**PROBLEM REQUIREMENTS:**
Your task is to copy the lines of the data below from the line holding "1 of 5 stars [radio] (383, 897)" through the line holding "2 of 5 stars [radio] (403, 897)", inclusive, exactly and with nothing added.

**THE INPUT:**

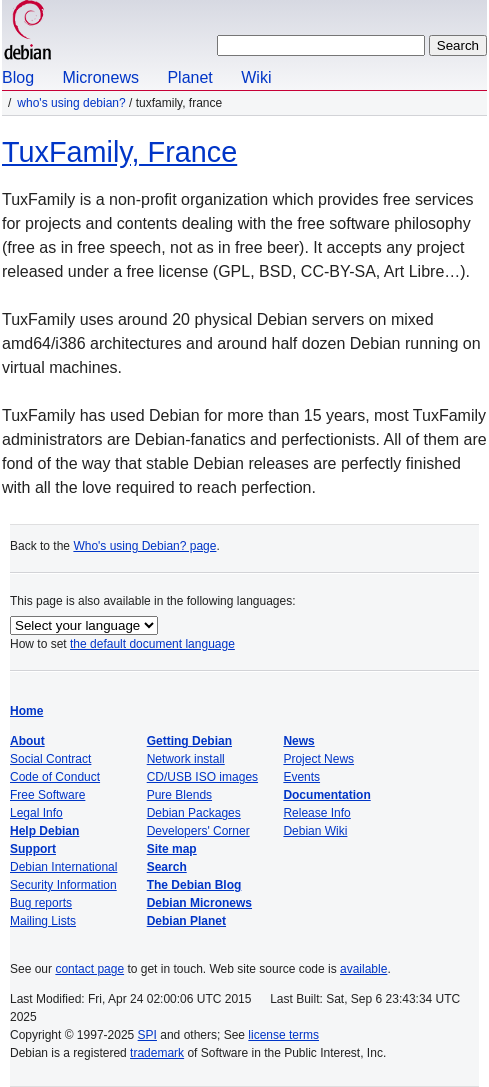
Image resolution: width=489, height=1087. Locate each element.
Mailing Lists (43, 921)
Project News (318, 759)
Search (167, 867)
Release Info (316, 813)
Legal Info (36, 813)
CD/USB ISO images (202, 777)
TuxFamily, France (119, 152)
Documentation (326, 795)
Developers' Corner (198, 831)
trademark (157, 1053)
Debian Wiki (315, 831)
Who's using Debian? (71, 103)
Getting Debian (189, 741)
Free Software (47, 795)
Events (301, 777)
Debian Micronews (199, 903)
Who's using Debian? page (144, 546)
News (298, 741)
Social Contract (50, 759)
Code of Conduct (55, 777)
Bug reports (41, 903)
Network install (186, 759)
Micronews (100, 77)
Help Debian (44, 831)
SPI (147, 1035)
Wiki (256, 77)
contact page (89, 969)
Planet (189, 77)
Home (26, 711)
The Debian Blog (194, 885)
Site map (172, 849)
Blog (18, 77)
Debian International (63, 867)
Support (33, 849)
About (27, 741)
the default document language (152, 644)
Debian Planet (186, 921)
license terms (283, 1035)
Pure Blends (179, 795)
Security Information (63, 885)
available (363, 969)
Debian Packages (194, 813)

---

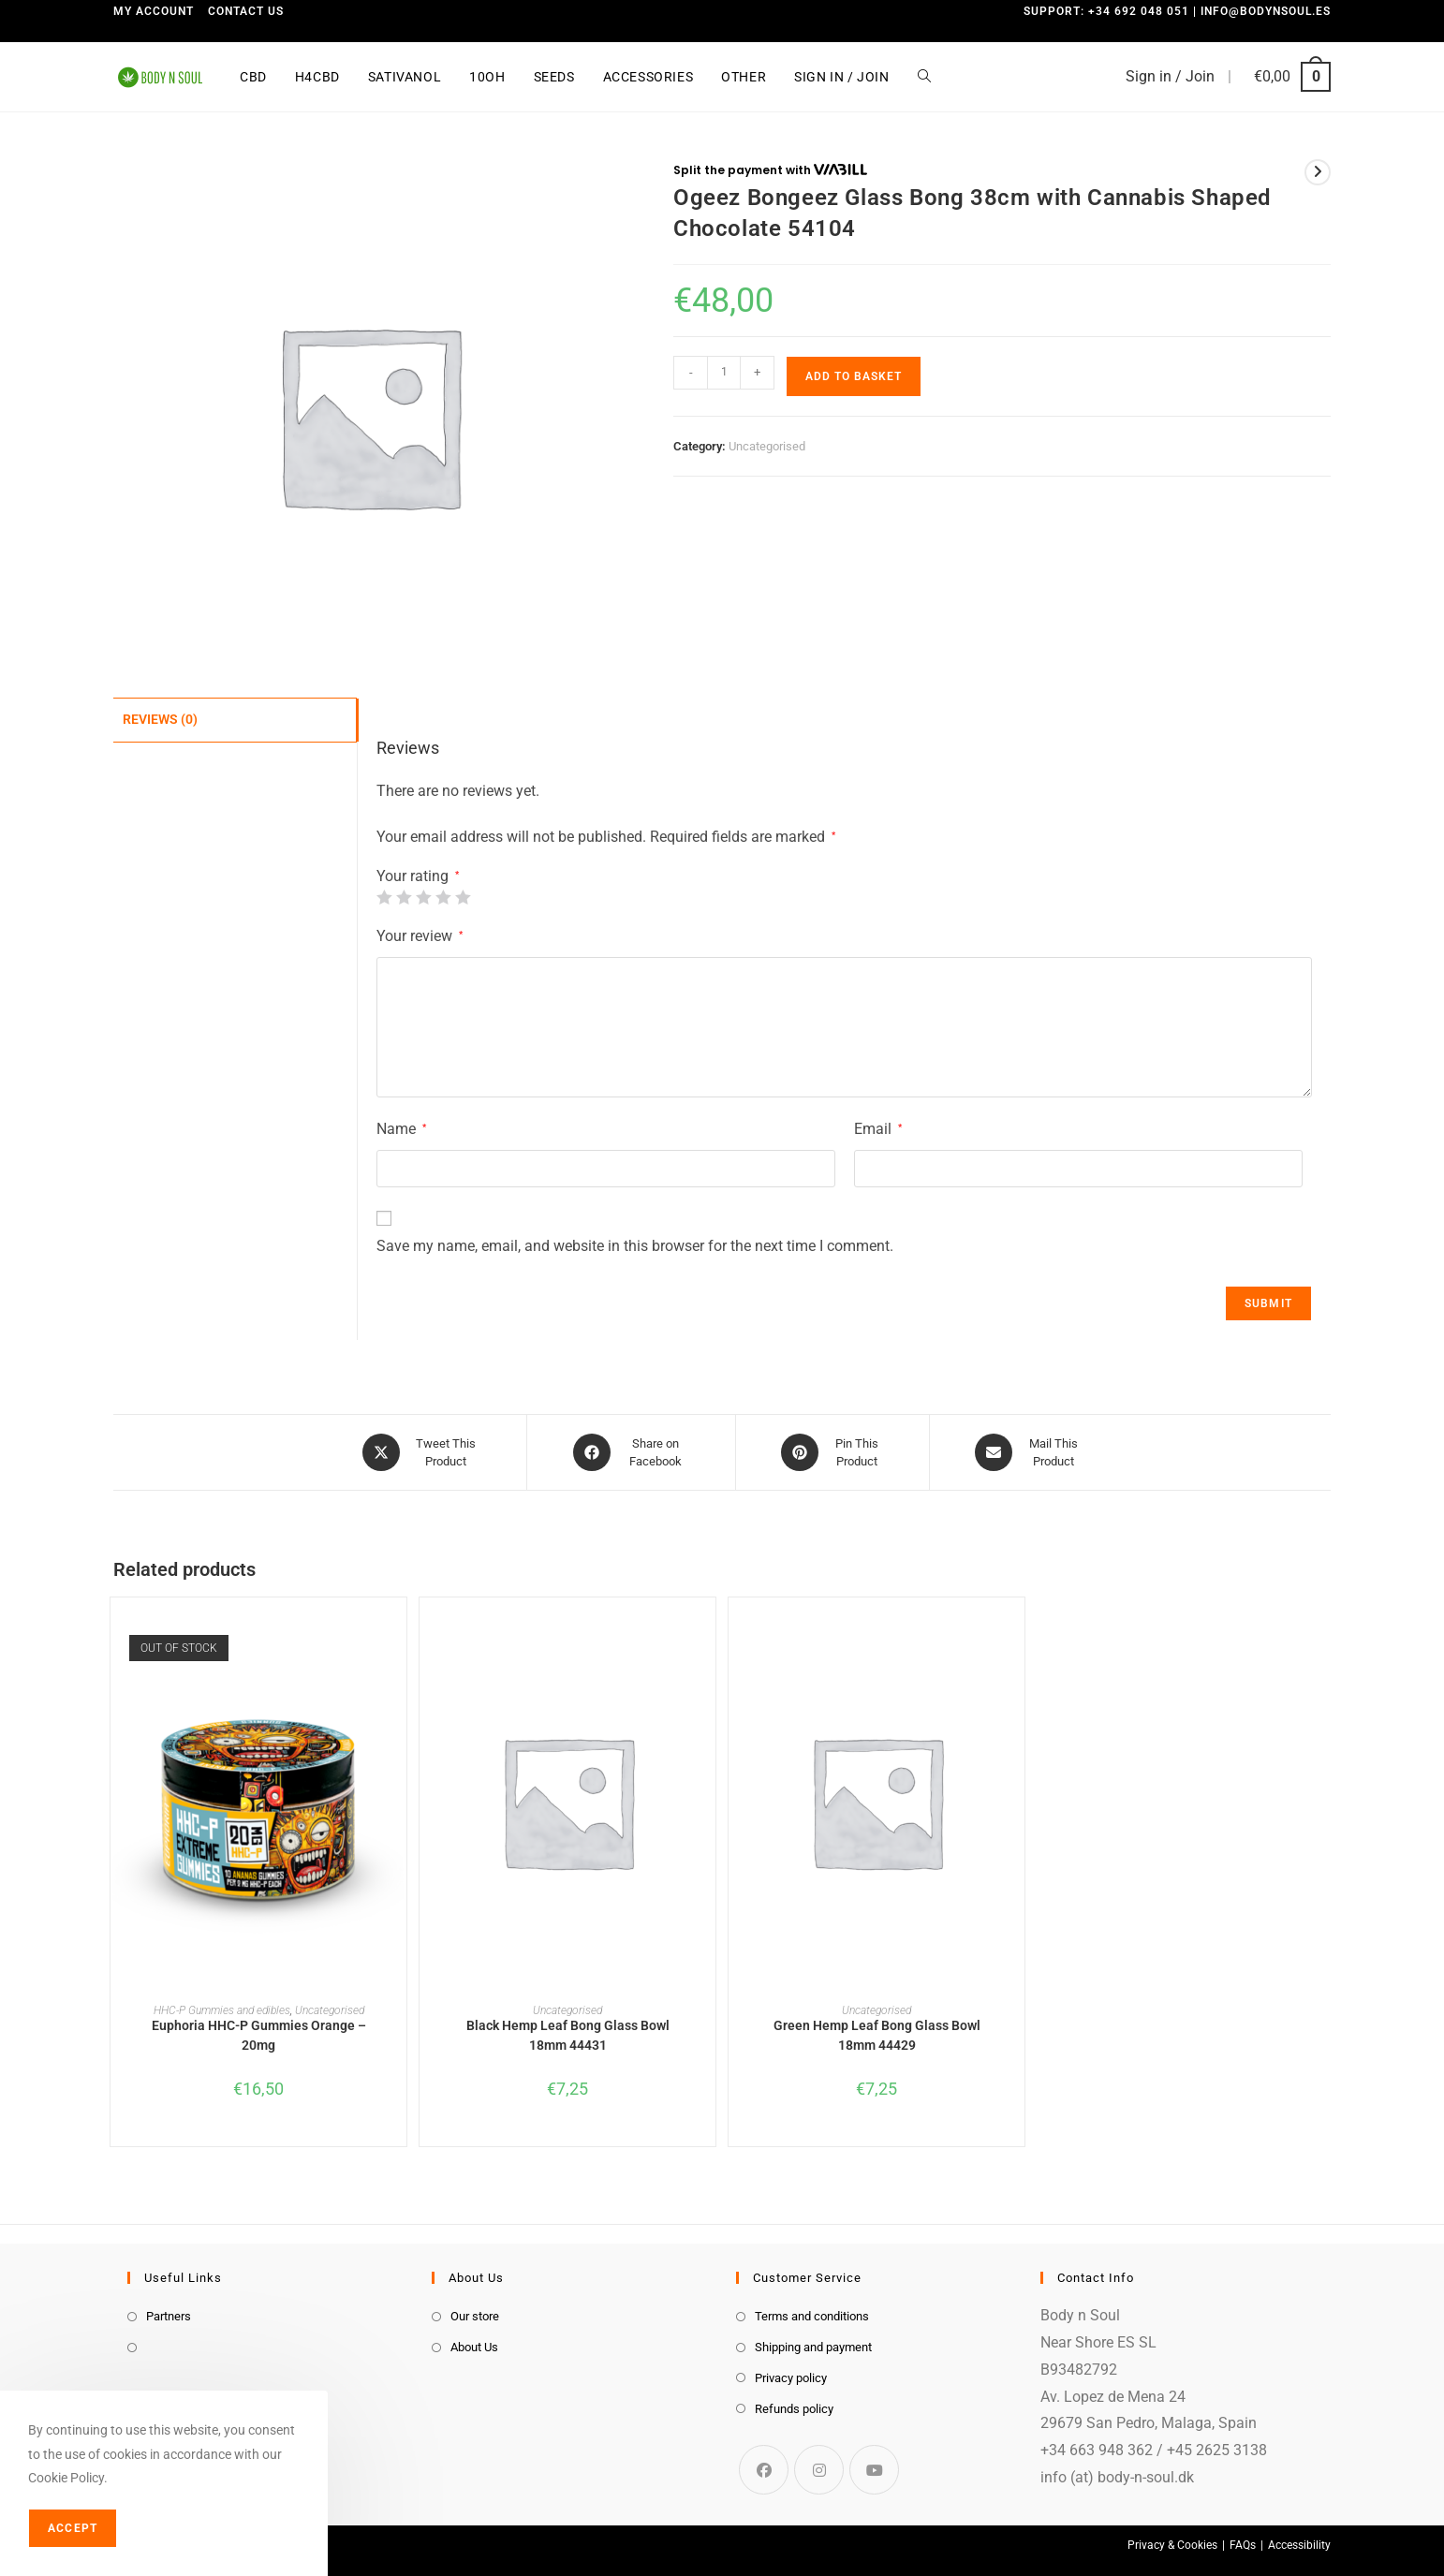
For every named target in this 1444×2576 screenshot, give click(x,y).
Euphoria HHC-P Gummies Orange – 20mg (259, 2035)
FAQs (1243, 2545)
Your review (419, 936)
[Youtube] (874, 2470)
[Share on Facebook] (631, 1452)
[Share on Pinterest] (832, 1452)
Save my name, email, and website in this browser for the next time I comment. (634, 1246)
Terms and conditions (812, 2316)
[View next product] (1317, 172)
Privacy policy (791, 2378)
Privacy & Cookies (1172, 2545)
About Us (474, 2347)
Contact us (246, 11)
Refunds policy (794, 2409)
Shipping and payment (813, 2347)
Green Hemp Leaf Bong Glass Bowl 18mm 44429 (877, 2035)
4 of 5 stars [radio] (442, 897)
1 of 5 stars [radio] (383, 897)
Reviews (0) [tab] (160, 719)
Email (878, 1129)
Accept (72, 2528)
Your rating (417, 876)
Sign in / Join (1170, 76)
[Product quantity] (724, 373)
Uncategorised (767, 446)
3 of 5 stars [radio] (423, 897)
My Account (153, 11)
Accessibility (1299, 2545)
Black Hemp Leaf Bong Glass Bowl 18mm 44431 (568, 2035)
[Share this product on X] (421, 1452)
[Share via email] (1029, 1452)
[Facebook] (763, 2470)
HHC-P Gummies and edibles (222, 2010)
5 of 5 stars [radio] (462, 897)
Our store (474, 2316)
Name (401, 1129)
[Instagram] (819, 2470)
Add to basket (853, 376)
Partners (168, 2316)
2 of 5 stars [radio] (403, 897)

==

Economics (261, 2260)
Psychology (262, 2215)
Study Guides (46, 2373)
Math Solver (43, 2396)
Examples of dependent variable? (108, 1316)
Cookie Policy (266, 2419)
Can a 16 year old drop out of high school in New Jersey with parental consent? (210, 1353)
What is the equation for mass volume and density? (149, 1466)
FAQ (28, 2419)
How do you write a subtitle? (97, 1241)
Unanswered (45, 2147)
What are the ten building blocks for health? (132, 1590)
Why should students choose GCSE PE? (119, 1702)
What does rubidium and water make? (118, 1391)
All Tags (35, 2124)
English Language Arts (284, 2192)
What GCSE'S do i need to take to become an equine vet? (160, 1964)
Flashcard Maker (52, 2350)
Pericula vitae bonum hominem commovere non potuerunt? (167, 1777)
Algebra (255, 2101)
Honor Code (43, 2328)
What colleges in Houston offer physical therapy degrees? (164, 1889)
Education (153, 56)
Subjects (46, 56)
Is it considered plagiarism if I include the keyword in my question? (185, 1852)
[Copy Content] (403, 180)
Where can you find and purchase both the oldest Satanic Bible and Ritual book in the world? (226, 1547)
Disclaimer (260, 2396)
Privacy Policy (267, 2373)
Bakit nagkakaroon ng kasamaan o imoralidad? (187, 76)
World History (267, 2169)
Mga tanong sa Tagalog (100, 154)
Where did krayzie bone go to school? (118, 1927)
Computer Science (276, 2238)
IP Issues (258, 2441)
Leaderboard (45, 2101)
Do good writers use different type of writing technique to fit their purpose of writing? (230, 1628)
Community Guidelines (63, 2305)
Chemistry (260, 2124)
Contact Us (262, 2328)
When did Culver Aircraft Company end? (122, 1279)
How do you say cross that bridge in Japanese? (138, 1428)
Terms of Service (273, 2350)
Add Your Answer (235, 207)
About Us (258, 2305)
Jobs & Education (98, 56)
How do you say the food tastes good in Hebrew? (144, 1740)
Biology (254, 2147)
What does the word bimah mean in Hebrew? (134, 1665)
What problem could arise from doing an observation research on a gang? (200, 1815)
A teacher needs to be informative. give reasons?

**TASK RESPONSE:**
1 of 5 stars [radio] (383, 897)
Reviews (0) [tab] (160, 719)
Email (878, 1129)
Accept (72, 2528)
Your rating (417, 876)
Sign in / Join (1170, 76)
[Product quantity] (724, 373)
Uncategorised (767, 446)
3 of 5 stars [radio] (423, 897)
My Account (153, 11)
Accessibility (1299, 2545)
Black Hemp Leaf Bong Glass Bowl 18mm 44431 (568, 2035)
[Share this product on X] (421, 1452)
[Share via email] (1029, 1452)
[Facebook] (763, 2470)
HHC-P Gummies and edibles (222, 2010)
5 of 5 stars [radio] (462, 897)
Our store (474, 2316)
Name (401, 1129)
[Instagram] (819, 2470)
Add to basket (853, 376)
Partners (168, 2316)
2 of 5 stars [radio] (403, 897)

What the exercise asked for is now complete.